One successful case of living-related liver transplantation in a patient with portopulmonary hypertension has been published.47 (Most other successful transplants were from unrelated cadaver donors.)

Some patients who initially cannot undergo liver transplantation owing to severe pulmonary hypertension may eventually be able to do so if they receive medical therapy that improves their pulmonary hemodynamic profile, decreasing their mean pulmonary artery pressure and pulmonary vascular resistance. This would apply to a small subset of patients with portopulmonary hypertension.
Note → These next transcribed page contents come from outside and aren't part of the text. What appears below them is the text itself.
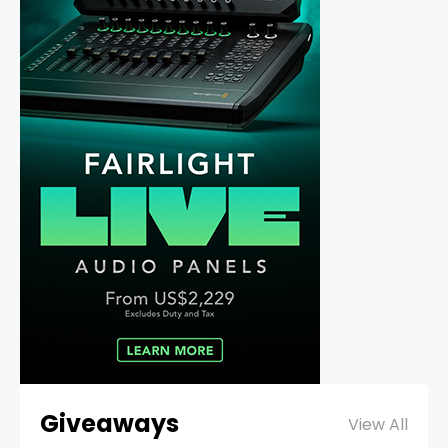
Giveaways
View All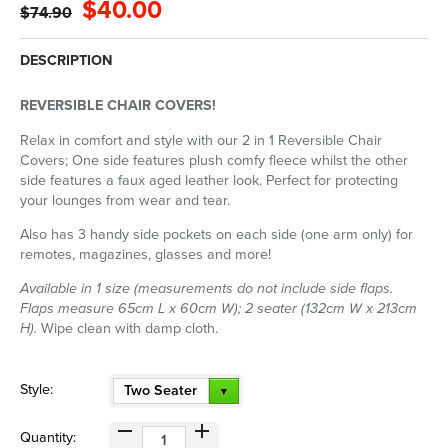
$40.00
$74.90
DESCRIPTION
REVERSIBLE CHAIR COVERS!
Relax in comfort and style with our 2 in 1 Reversible Chair
Covers; One side features plush comfy fleece whilst the other
side features a faux aged leather look. Perfect for protecting
your lounges from wear and tear.
Also has 3 handy side pockets on each side (one arm only) for
remotes, magazines, glasses and more!
Available in 1 size (measurements do not include side flaps.
Flaps measure 65cm L x 60cm W); 2 seater (132cm W x 213cm
H).
Wipe clean with damp cloth.
Style:
Two Seater
Quantity: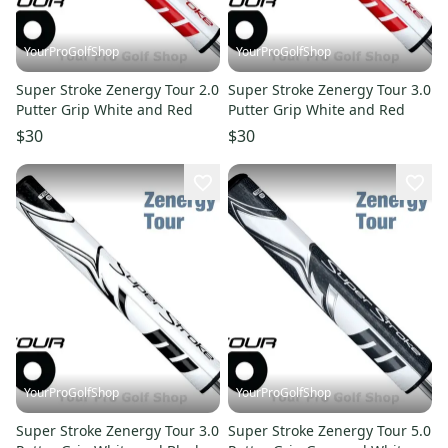
YourProGolfShop
YourProGolfShop
Super Stroke Zenergy Tour 2.0
Super Stroke Zenergy Tour 3.0
Putter Grip White and Red
Putter Grip White and Red
$30
$30
YourProGolfShop
YourProGolfShop
Super Stroke Zenergy Tour 3.0
Super Stroke Zenergy Tour 5.0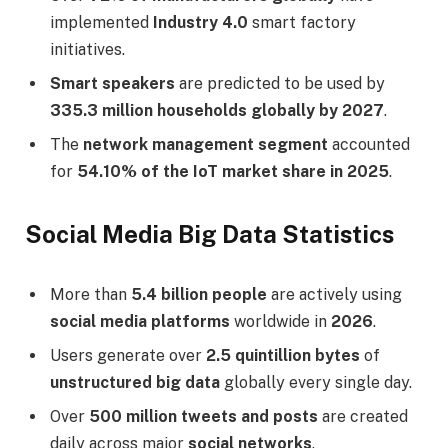
implemented
Industry 4.0
smart factory
initiatives.
Smart speakers
are predicted to be used by
335.3 million households globally by 2027
.
The
network management segment
accounted
for
54.10% of the IoT market share in 2025
.
Social Media Big Data Statistics
More than
5.4 billion people
are actively using
social media platforms
worldwide in
2026
.
Users generate over
2.5 quintillion bytes
of
unstructured big data
globally every single day.
Over
500 million tweets and posts
are created
daily across major
social networks
.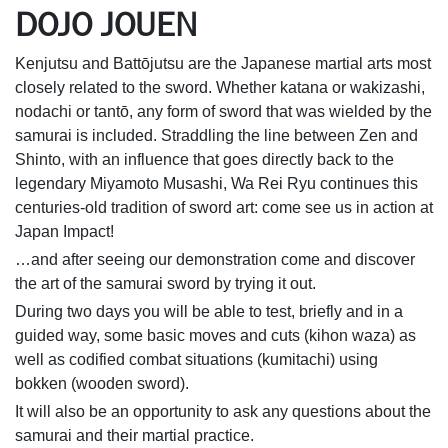
DOJO JOUEN
Kenjutsu and Battōjutsu are the Japanese martial arts most
closely related to the sword. Whether katana or wakizashi,
nodachi or tantō, any form of sword that was wielded by the
samurai is included. Straddling the line between Zen and
Shinto, with an influence that goes directly back to the
legendary Miyamoto Musashi, Wa Rei Ryu continues this
centuries-old tradition of sword art: come see us in action at
Japan Impact!
…and after seeing our demonstration come and discover
the art of the samurai sword by trying it out.
During two days you will be able to test, briefly and in a
guided way, some basic moves and cuts (kihon waza) as
well as codified combat situations (kumitachi) using
bokken (wooden sword).
It will also be an opportunity to ask any questions about the
samurai and their martial practice.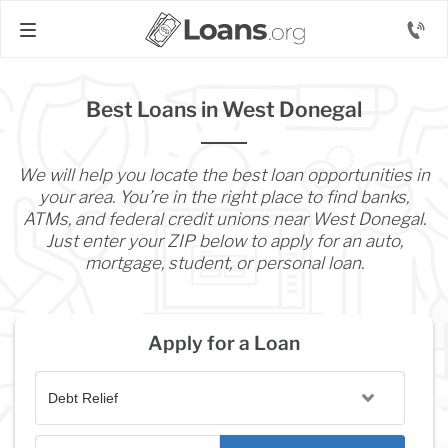
Best Loans in West Donegal
We will help you locate the best loan opportunities in
your area. You’re in the right place to find banks,
ATMs, and federal credit unions near West Donegal.
Just enter your ZIP below to apply for an auto,
mortgage, student, or personal loan.
Apply for a Loan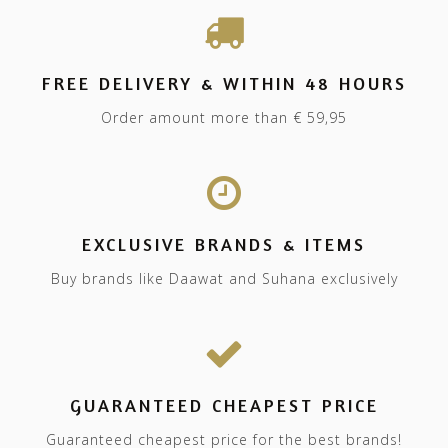
FREE DELIVERY & WITHIN 48 HOURS
Order amount more than € 59,95
EXCLUSIVE BRANDS & ITEMS
Buy brands like Daawat and Suhana exclusively
GUARANTEED CHEAPEST PRICE
Guaranteed cheapest price for the best brands!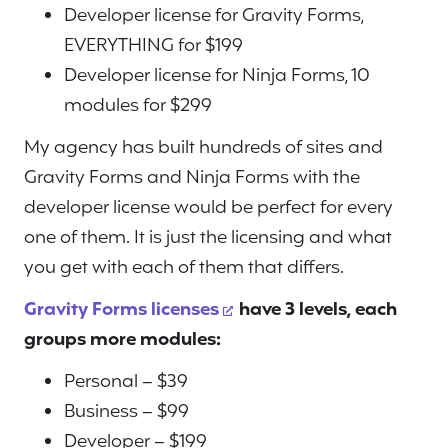
Developer license for Gravity Forms,
EVERYTHING for $199
Developer license for Ninja Forms, 10
modules for $299
My agency has built hundreds of sites and
Gravity Forms and Ninja Forms with the
developer license would be perfect for every
one of them. It is just the licensing and what
you get with each of them that differs.
Gravity Forms licenses
have 3 levels, each
groups more modules:
Personal – $39
Business – $99
Developer – $199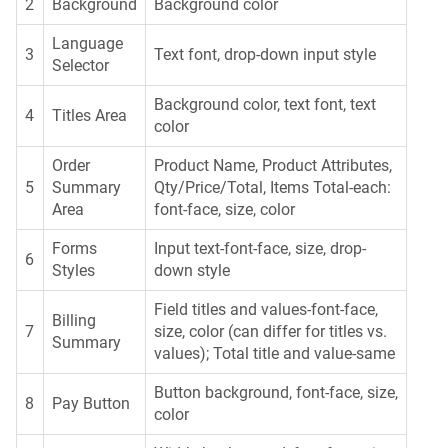
2
Background
Background color
Language
3
Text font, drop-down input style
Selector
Background color, text font, text
4
Titles Area
color
Order
Product Name, Product Attributes,
5
Summary
Qty/Price/Total, Items Total-each:
Area
font-face, size, color
Forms
Input text-font-face, size, drop-
6
Styles
down style
Field titles and values-font-face,
Billing
7
size, color (can differ for titles vs.
Summary
values); Total title and value-same
Button background, font-face, size,
8
Pay Button
color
When patients without pulmonary hypertension undergo liver transplantation, right ventricular function is preserved throughout all phases of the surgery.48 Patients with portopulmonary hypertension, however, may develop hemodynamic instability during liver transplantation. The most critical times are the induction of anesthesia, during and after graft reperfusion, and the immediate postoperative period.49,50

During the surgery, patients may require vasodilators if they have worsening pulmonary hypertension, or inotropic medications if they have right ventricular dysfunction and heart failure. In one study,51 eight patients with portopulmonary hypertension diagnosed at anesthesia induction for liver transplantation all required intraoperative vasodilator therapy after graft reperfusion because of marked increases in pulmonary artery pressures and pulmonary vascular resistance.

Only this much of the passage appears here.